← Back to team overview

dhis2-users team mailing list archive

Re: Missing values in calculating indicators

 

Hi Lars and Tom,

 As Lars mentions, this is a very common problem with aggregation in DHIS2.
In the case you highlight here, you want to exlcude the value which has NA
as a denominator. We started having big problems with this with PMTCT
indicators, when we saw huge values. This was because of systematic
under-reporting of the denominator value, leading to many numerators with
no corresponding denominator.  (This is further complicated by the fact
that the validation rules do not respond as you might expect and makes this
problem hard to identify.

Lets say we were going to have a validation rule like

Numerator <= Denominator

This is fairly typical for many indicators in DHIS2

 Now, in the case of the validations rules

50 <= NA evaluates to FALSE/NULL

In this case, the NA is not treated as a zero, although in the case of
aggregation which you highlight, the NA is treated effectively as a zero.
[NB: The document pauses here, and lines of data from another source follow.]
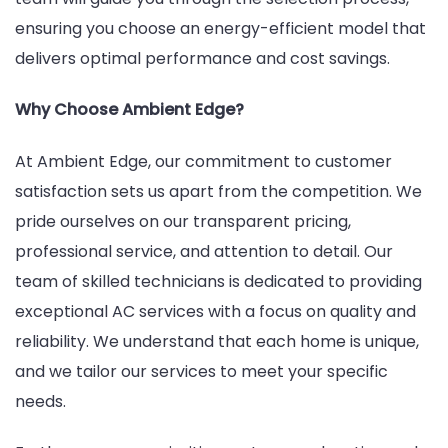
ensuring you choose an energy-efficient model that
delivers optimal performance and cost savings.
Why Choose Ambient Edge?
At Ambient Edge, our commitment to customer
satisfaction sets us apart from the competition. We
pride ourselves on our transparent pricing,
professional service, and attention to detail. Our
team of skilled technicians is dedicated to providing
exceptional AC services with a focus on quality and
reliability. We understand that each home is unique,
and we tailor our services to meet your specific
needs.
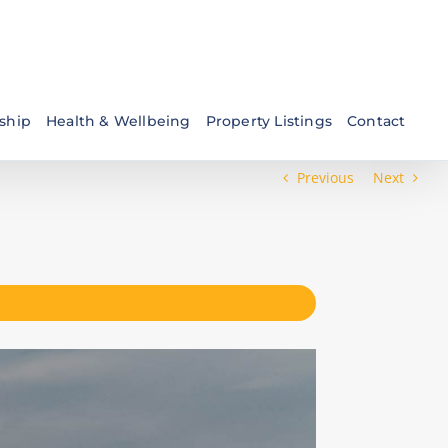
ship
Health & Wellbeing
Property Listings
Contact
Previous
Next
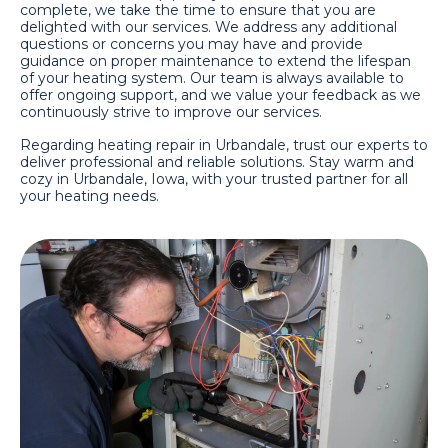
complete, we take the time to ensure that you are
delighted with our services. We address any additional
questions or concerns you may have and provide
guidance on proper maintenance to extend the lifespan
of your heating system. Our team is always available to
offer ongoing support, and we value your feedback as we
continuously strive to improve our services.
Regarding heating repair in Urbandale, trust our experts to
deliver professional and reliable solutions. Stay warm and
cozy in Urbandale, Iowa, with your trusted partner for all
your heating needs.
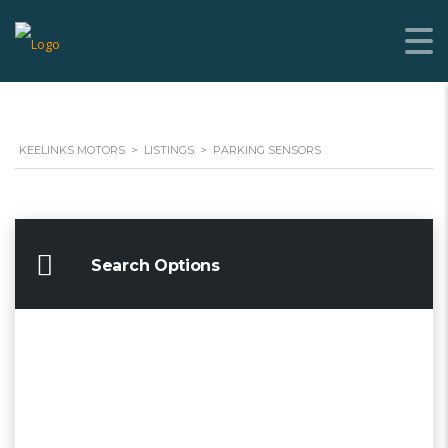
KEELINKS MOTORS
>
LISTINGS
>
PARKING SENSORS
Search Options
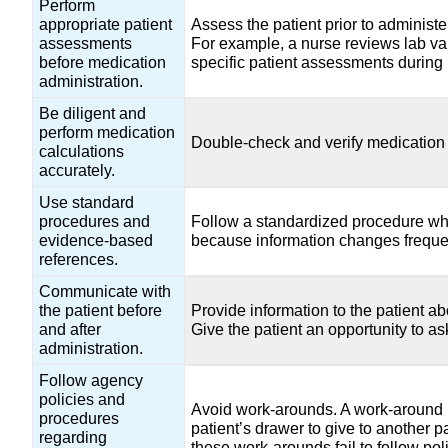
Perform
appropriate patient
Assess the patient prior to administe
assessments
For example, a nurse reviews lab va
before medication
specific patient assessments during 
administration.
Be diligent and
perform medication
Double-check and verify medication 
calculations
accurately.
Use standard
procedures and
Follow a standardized procedure whe
evidence-based
because information changes freque
references.
Communicate with
the patient before
Provide information to the patient a
and after
Give the patient an opportunity to a
administration.
Follow agency
policies and
Avoid work-arounds. A work-around i
procedures
patient’s drawer to give to another p
regarding
these work-arounds fail to follow pol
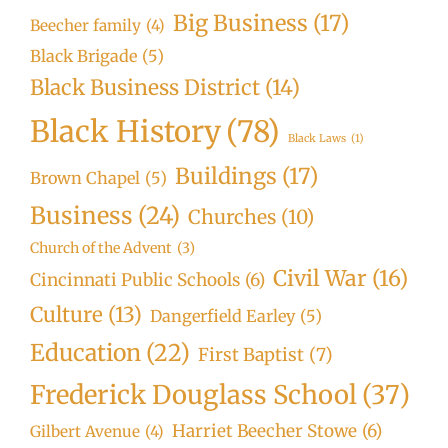
Big Business
(17)
Beecher family
(4)
Black Brigade
(5)
Black Business District
(14)
Black History
(78)
Black Laws
(1)
Buildings
(17)
Brown Chapel
(5)
Business
(24)
Churches
(10)
Church of the Advent
(3)
Civil War
(16)
Cincinnati Public Schools
(6)
Culture
(13)
Dangerfield Earley
(5)
Education
(22)
First Baptist
(7)
Frederick Douglass School
(37)
Harriet Beecher Stowe
(6)
Gilbert Avenue
(4)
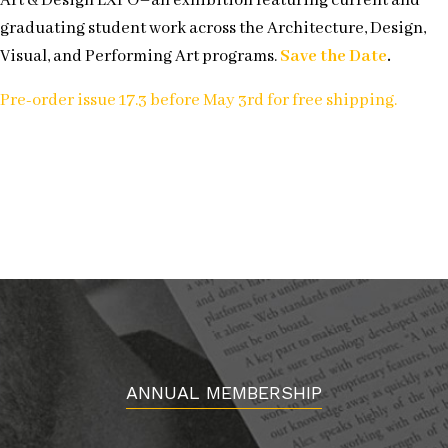
Art & Design EXPO–an exhibition featuring current and
graduating student work across the Architecture, Design,
Visual, and Performing Art programs.
Save the Date
.
Pre-order issue 17.3 before May 3rd for free shipping.
ANNUAL MEMBERSHIP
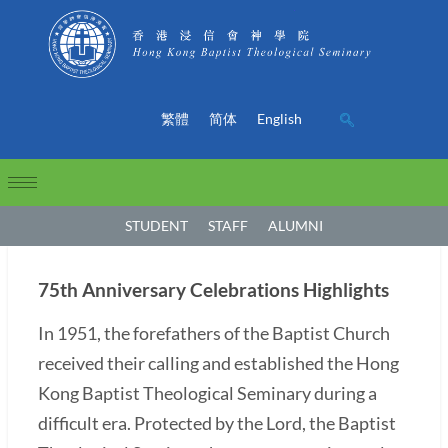
繁體
简体
English
STUDENT
STAFF
ALUMNI
75th Anniversary Celebrations Highlights
In 1951, the forefathers of the Baptist Church
received their calling and established the Hong
Kong Baptist Theological Seminary during a
difficult era. Protected by the Lord, the Baptist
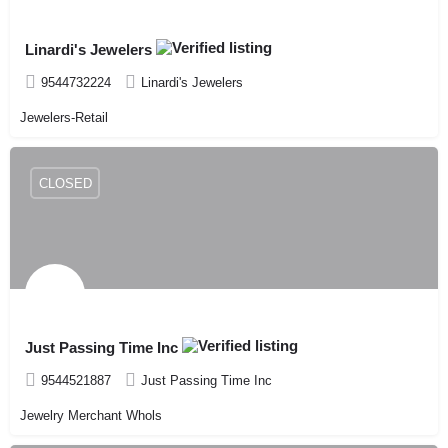
Linardi's Jewelers
9544732224
Linardi's Jewelers
Jewelers-Retail
CLOSED
Just Passing Time Inc
9544521887
Just Passing Time Inc
Jewelry Merchant Whols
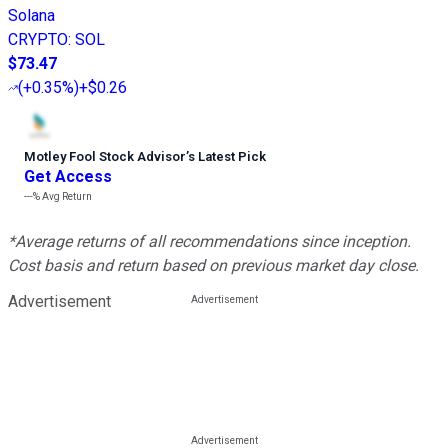
Solana
CRYPTO
:
SOL
$73.47
(
+0.35%
)
+$0.26
Motley Fool Stock Advisor
’
s Latest Pick
Get Access
---%
Avg Return
*Average returns of all recommendations since inception.
Cost basis and return based on previous market day close.
Advertisement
The case which you and Lars both describe is quite simple.  It becomes
complicated with composite denominators, which may consist of multiple
operands.

So, if you have an indicator like

DE1 + DE2 / DE3 + DE4

Now, lets say the values are as follows

10+20 / 30 + NA

What does that NA really mean? Is it something which has not been reported?
Is it a zero which was entered as a zero but never recorded in the
database? There are not really any clear cut answers, and you are going to
have to try and solve this problem through a number of approaches, such as
use of compulsory data elements, storing zeros, validation rules, and
likely, external aggregation in tools such as R which will allow you a lot
more control over how the aggregation takes place. This is the only
solution I have come up with, but it is certainly far from ideal.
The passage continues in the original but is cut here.